Religion Today Summaries, March 30, 2004

Compiled & Edited by Crosswalk News Staff | Published: Mar 30, 2004

Religion Today Summaries, March 30, 2004

Daily briefs of the top news stories impacting Christians around the world.  In today's edition:

  • Mexico Conference Helps Nations Share Strategy for Strengthening Families 
  • Suspect Arrested in Ugandan Missionary Slaying 
  • Ohio State Motto Stays Despite Lawsuit 
  • Orthodox Churches Denied Meeting Places by Local Authorities

Mexico Conference Helps Nations Share Strategy for Strengthening Families
Allie Martin, Agape Press

Thousands of people have gathered in Mexico's capital for a three-day conference with the goal of orchestrating a common strategy to affirm and defend the natural family. The World Congress of Families is being attended by pro-family leaders, scholars, pastors, politicians, and families of all nationalities. Alan Carlson is president of the Howard Center for Family, Religion and Society, which organized the conference. He says the meeting, which is taking place March 29 through March 31 at Mexico City's Banamex Center, will help counteract efforts to redefine the family, such as the United Nations' attempts to supplant the traditional definition. Carlson says organizers of the Congress hope to send those attending back to their countries with a plan to help strengthen the family and promote its biblical definition. "One thing we're hoping for is a program of action," he says, "that is, common, agreed-upon strategies that can then be taken back to individual nations and applied as appropriate." Carlson says the Congress will hopefully begin the process of building lasting international relationships and continuing dialogue on family issues. "We are looking, hopefully, to build an ongoing network -- an informal but vital network of organizations that will stay in regular communication and will work together to blunt international efforts to undermine the family," he says.

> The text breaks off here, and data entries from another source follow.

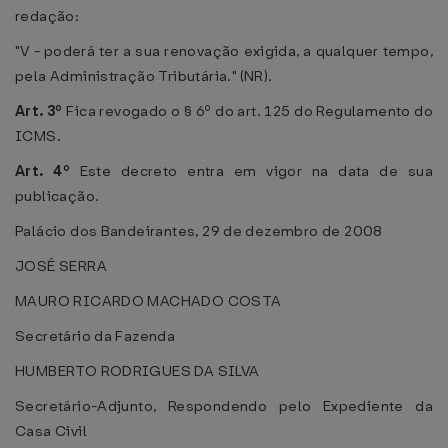
redação:
"V - poderá ter a sua renovação exigida, a qualquer tempo,
pela Administração Tributária." (NR).
Art. 3º
Fica revogado o § 6º do art. 125 do Regulamento do
ICMS.
Art. 4º
Este decreto entra em vigor na data de sua
publicação.
Palácio dos Bandeirantes, 29 de dezembro de 2008
JOSÉ SERRA
MAURO RICARDO MACHADO COSTA
Secretário da Fazenda
HUMBERTO RODRIGUES DA SILVA
Secretário-Adjunto, Respondendo pelo Expediente da
Casa Civil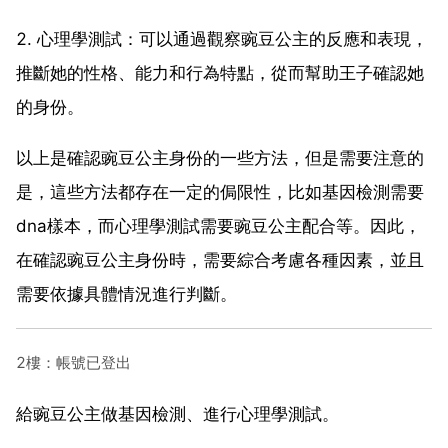
2. 心理學測試：可以通過觀察豌豆公主的反應和表現，
推斷她的性格、能力和行為特點，從而幫助王子確認她
的身份。
以上是確認豌豆公主身份的一些方法，但是需要注意的
是，這些方法都存在一定的侷限性，比如基因檢測需要
dna樣本，而心理學測試需要豌豆公主配合等。因此，
在確認豌豆公主身份時，需要綜合考慮各種因素，並且
需要依據具體情況進行判斷。
2樓：帳號已登出
給豌豆公主做基因檢測、進行心理學測試。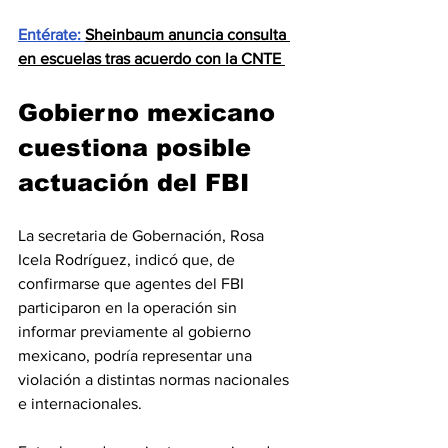
Entérate: 
Sheinbaum anuncia consulta 
en escuelas tras acuerdo con la CNTE 
Gobierno mexicano 
cuestiona posible 
actuación del FBI
La secretaria de Gobernación, Rosa 
Icela Rodríguez, indicó que, de 
confirmarse que agentes del FBI 
participaron en la operación sin 
informar previamente al gobierno 
mexicano, podría representar una 
violación a distintas normas nacionales 
e internacionales.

Suspect Arrested in Ugandan Missionary Slaying
Charisma News Service

Police have arrested a suspect in the recent killing of two American missionaries and a Ugandan student in the East African nation's northwestern region. Amin Aruma was detained March 20 about 10 miles from a Christian agricultural training center, where Warren Pett, his wife, Donna, and the student were killed two nights earlier. The Petts, dairy farmers from Mukwonago, Wis., were shot when seven armed men wearing military uniforms raided the college near Yumbe, some 310 miles northwest of Kampala, where the couple taught. There has been no clear motive for the slaying of the missionaries who were both 49. About 90 percent of the area population is Muslim, and some were upset by the setting up of Christian schools in the region, police said. Yumbe District is a remote area near Uganda's border with Sudan. About 10 percent of Uganda's 24 million people are Muslims. Affiliated with Africa Inland Mission, the Petts had been in the African nation for more than a year and were teaching at the Esther Evangelical School of Technology, 15 miles east of Yumbe.

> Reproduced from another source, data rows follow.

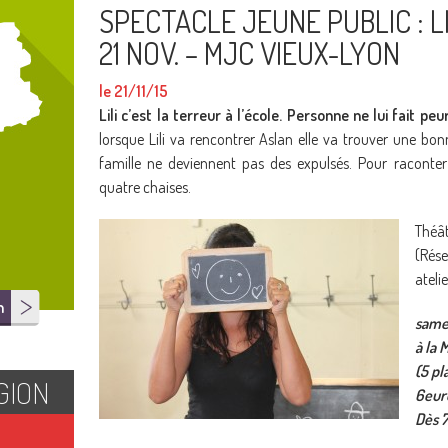
SPECTACLE JEUNE PUBLIC : LI
21 NOV. – MJC VIEUX-LYON
le 21/11/15
Lili c’est la terreur à l’école. Personne ne lui fait pe
lorsque Lili va rencontrer Aslan elle va trouver une bon
famille ne deviennent pas des expulsés. Pour raconter
quatre chaises.
Théâ
(Rés
ateli
n
same
à la
(5 p
GION
6euro
Dès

Ohio State Motto Stays Despite Lawsuit
Agape Press

In a reversal of a lower court's ruling, a federal appeals court has decided in a 9-4 vote that Ohio's state motto, "With God, all things are possible," is constitutional after all. The 6th U.S. Circuit Court of Appeals ruled recently that the state motto does not violate the constitutional separation of Church and State, as the lower court had said. The phrase, which quotes Christ's words in Matthew 19:26, was suggested by a young boy and adopted by state lawmakers in 1959. The majority on the Circuit Court of Appeals ruled that the Ohio motto is no different from other ceremonial references to God, such as the national motto, "In God We Trust." In the majority opinion, Judge David A. Nelson wrote that the motto "does not purport to compel belief or acquiescence" and "does not assert a preference for one religious denomination or sect over others."  The four dissenting judges, however, claim the New Testament-derived motto is a uniquely Christian phrase that violates the ban on government establishment of religion. The American Civil Liberties Union filed the original lawsuit opposing the biblical quotation as the state motto in 1997. The opponents of the 6th Circuit Court's ruling say they hope to appeal the decision to the U.S. Supreme Court.

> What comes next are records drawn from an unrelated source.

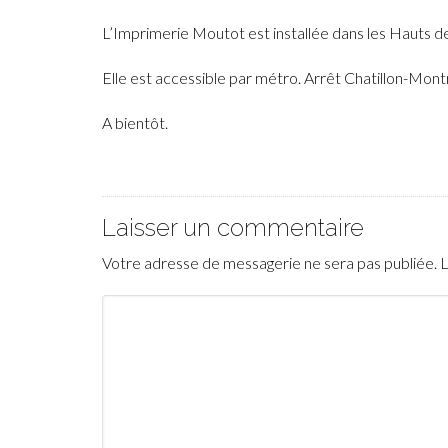
L’Imprimerie Moutot est installée dans les Hauts 
Elle est accessible par métro. Arrêt Chatillon-Mo
A bientôt.
Laisser un commentaire
Votre adresse de messagerie ne sera pas publiée.
L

Orthodox Churches Denied Meeting Places by Local Authorities
Voice of the Martyrs News

Although True Orthodox communities can normally gather in private homes and do not require a worship building in Russia, indications have been found that local authorities sometimes bar attempts to acquire or maintain worship buildings by the True Orthodox, as well as other Orthodox groups opposed to the Moscow Patriarchate. In Moscow, this problem has existed since the early 1990s, when the City Council decided that pre-revolutionary Orthodox Church buildings may be returned only to the Moscow Patriarchate. A spokesman for the City Council has claimed that, before 1990, alternative Orthodox groups "did not exist."